WHAT THE TASK REQUIRES: From the first line to the last, write out the records exactly, leaving out images.

(PROVIDED INFORMATION begins)

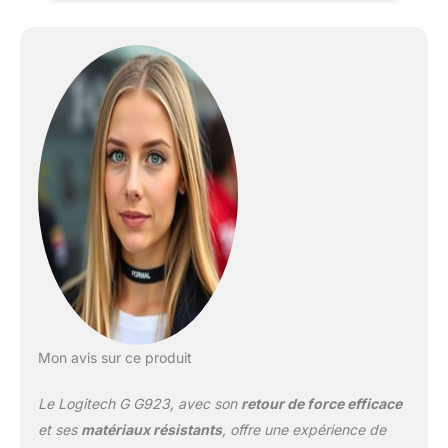
connecte aux moteurs
du jeu pour un retour
d'information HD; vivez
une expérience de
conduite ultime avec un
traitement à 4 000 fois
par sec Double
embrayage
programmable:
démarrage avec un
double embrayage
programmable comme
une véritable voiture de
course directement à
partir de la manette (jeux
compatibles
uniquement) Contrôlez
Mon avis sur ce produit
votre jeu: témoin
lumineux intégré pour le
Le Logitech G G923, avec son
retour de force efficace
régime; commandes de
jeu intégrées Xbox Series
et ses
matériaux résistants
, offre une expérience de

(PROVIDED INFORMATION ends)

PROBLEM SOLUTION:
connecte aux moteurs
du jeu pour un retour
d'information HD; vivez
une expérience de
conduite ultime avec un
traitement à 4 000 fois
par sec Double
embrayage
programmable:
démarrage avec un
double embrayage
programmable comme
une véritable voiture de
course directement à
partir de la manette (jeux
compatibles
uniquement) Contrôlez
Mon avis sur ce produit
votre jeu: témoin
lumineux intégré pour le
Le Logitech G G923, avec son
retour de force efficace
régime; commandes de
jeu intégrées Xbox Series
et ses
matériaux résistants
, offre une expérience de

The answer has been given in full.